**HOW TO COMPLETE THIS TASK:** Collect the lines of the entries where "дронов" shows up.

################

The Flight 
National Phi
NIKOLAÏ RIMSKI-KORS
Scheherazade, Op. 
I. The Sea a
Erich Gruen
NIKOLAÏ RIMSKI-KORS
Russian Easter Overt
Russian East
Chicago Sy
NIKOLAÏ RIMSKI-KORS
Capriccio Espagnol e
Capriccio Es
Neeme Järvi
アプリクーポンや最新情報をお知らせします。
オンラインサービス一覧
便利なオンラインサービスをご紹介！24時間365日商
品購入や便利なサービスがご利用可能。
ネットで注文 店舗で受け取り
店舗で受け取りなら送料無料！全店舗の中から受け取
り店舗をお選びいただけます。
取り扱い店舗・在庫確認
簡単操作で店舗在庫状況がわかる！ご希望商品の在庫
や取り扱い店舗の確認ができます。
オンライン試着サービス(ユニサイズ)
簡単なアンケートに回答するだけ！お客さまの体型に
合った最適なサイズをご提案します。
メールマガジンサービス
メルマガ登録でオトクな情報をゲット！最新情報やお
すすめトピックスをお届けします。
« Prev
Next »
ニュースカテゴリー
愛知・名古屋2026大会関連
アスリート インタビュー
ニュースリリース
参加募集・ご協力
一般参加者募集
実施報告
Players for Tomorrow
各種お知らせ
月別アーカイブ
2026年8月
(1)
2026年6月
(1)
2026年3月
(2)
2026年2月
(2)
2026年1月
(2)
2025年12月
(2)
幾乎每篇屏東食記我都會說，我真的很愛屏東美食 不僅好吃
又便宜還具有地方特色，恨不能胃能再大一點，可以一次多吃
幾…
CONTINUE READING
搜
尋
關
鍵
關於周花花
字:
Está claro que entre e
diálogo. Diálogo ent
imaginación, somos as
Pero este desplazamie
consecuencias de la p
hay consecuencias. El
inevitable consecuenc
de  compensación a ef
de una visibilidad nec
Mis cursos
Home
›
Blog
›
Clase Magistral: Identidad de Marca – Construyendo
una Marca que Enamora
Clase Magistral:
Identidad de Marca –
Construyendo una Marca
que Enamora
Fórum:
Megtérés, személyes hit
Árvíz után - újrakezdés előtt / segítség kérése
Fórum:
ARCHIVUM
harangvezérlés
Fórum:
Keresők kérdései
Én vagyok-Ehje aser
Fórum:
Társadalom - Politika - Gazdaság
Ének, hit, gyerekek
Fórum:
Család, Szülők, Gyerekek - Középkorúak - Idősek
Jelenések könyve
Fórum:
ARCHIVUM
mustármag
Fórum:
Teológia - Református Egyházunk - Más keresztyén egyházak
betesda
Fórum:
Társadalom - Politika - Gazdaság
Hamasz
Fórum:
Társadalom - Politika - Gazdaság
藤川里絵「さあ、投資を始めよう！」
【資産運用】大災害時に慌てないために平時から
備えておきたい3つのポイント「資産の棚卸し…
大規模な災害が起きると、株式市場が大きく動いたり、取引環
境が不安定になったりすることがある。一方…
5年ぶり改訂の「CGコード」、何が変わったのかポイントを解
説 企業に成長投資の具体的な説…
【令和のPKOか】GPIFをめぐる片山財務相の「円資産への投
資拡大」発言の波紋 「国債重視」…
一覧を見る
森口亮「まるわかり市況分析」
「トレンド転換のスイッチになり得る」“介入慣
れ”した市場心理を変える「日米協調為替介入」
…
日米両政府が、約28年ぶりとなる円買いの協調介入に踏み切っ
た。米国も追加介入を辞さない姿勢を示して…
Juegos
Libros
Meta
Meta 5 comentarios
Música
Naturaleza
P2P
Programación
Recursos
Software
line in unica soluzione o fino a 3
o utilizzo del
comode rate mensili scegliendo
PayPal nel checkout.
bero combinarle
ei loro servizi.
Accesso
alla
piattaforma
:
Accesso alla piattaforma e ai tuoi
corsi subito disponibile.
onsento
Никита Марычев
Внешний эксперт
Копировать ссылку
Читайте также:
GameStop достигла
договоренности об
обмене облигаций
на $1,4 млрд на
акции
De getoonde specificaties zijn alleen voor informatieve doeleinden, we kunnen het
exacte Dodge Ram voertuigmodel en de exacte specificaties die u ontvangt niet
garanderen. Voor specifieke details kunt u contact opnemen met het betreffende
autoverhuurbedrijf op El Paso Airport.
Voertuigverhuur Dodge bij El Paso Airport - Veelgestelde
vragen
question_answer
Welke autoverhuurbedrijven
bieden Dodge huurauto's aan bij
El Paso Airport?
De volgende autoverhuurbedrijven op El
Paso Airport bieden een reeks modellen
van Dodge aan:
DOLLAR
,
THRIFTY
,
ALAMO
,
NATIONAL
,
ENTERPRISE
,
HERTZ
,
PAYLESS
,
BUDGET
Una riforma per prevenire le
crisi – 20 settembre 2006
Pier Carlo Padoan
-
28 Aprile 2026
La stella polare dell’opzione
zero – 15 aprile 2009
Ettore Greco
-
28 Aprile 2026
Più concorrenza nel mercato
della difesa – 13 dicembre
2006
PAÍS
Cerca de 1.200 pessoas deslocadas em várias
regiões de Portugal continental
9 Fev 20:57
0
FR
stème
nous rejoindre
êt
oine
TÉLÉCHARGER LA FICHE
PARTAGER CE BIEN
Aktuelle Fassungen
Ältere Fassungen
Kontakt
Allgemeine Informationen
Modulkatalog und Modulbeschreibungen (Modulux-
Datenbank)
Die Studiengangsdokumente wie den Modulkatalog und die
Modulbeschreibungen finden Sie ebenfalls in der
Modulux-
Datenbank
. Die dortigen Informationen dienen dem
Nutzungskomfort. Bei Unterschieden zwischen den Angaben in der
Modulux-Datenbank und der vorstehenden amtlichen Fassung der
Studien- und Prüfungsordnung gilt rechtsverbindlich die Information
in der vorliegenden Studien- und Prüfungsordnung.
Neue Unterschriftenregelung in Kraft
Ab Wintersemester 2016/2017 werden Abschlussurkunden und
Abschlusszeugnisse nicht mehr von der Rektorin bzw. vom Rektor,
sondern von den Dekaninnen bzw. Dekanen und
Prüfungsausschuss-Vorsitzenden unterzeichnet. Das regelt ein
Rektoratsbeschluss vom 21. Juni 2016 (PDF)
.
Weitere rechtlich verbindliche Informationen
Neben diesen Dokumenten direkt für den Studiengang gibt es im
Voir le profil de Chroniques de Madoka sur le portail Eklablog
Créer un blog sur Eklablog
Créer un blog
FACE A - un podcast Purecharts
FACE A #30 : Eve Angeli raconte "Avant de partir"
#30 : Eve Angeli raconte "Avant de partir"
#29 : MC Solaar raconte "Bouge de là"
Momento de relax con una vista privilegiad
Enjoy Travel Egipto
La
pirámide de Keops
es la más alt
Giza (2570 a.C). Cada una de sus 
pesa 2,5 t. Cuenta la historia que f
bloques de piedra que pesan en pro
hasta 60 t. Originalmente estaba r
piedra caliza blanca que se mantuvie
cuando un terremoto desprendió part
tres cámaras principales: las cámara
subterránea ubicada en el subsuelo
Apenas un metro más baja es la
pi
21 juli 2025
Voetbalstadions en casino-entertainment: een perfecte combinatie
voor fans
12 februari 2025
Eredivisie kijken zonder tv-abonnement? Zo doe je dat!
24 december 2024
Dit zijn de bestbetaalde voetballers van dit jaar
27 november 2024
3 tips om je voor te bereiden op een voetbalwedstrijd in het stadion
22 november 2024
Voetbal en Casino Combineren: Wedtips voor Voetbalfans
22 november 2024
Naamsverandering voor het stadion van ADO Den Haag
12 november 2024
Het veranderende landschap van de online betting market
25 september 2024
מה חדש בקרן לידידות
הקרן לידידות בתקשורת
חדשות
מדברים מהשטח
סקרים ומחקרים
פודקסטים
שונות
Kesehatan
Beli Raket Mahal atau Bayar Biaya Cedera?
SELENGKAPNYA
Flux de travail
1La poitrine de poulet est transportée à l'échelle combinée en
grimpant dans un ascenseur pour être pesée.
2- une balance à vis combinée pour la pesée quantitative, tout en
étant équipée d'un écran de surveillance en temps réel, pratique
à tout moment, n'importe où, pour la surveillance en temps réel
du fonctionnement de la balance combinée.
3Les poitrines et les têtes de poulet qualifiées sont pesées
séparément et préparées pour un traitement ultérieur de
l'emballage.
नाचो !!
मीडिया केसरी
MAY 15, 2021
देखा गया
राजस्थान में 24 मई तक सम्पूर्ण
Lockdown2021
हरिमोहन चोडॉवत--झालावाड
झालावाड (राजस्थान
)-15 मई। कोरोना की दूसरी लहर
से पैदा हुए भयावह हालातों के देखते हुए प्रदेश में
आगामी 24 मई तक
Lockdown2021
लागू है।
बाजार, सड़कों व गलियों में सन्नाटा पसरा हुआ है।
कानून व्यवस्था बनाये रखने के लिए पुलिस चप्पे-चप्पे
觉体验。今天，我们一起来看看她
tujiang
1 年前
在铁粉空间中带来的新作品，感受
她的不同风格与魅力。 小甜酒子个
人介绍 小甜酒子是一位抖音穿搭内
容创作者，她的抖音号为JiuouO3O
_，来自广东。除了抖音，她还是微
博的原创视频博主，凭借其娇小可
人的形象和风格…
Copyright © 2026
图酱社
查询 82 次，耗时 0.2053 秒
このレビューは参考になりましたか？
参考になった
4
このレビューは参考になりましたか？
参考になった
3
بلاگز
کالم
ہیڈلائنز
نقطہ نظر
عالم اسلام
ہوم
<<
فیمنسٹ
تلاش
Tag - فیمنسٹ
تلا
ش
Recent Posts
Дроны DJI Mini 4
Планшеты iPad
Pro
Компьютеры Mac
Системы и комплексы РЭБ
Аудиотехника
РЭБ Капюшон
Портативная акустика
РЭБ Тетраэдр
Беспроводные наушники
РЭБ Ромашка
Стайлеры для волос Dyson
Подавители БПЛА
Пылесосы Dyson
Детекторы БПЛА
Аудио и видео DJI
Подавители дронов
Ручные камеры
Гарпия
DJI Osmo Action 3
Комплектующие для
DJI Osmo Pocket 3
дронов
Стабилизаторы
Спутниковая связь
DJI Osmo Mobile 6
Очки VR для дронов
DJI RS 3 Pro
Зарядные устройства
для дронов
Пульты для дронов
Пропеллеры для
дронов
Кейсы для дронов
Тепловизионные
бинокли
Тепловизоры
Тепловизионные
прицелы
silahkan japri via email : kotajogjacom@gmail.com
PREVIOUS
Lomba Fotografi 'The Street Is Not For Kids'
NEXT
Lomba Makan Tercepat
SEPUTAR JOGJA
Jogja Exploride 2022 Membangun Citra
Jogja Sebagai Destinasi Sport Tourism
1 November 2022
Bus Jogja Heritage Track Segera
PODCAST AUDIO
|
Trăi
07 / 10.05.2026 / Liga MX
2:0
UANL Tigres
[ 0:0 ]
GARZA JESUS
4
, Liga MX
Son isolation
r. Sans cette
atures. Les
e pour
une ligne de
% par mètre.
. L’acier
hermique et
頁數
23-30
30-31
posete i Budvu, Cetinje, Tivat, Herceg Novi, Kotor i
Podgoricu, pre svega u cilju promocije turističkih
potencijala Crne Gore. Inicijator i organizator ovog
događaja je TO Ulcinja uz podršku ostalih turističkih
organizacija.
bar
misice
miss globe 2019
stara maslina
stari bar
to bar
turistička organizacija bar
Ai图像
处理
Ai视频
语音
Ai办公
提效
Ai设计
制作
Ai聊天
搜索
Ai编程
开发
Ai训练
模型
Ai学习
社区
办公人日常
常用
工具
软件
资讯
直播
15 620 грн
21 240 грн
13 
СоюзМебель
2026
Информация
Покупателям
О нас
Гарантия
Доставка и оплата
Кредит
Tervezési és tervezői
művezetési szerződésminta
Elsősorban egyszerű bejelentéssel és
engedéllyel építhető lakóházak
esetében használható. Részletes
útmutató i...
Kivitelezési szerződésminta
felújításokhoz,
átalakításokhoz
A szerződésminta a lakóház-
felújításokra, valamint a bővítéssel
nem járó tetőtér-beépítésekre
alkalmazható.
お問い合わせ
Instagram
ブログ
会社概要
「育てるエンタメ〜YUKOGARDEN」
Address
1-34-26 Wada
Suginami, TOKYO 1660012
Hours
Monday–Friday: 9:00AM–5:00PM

################

**TASK RESULT:**
Подавители дронов
дронов
Очки VR для дронов
для дронов
Пульты для дронов
дронов
Кейсы для дронов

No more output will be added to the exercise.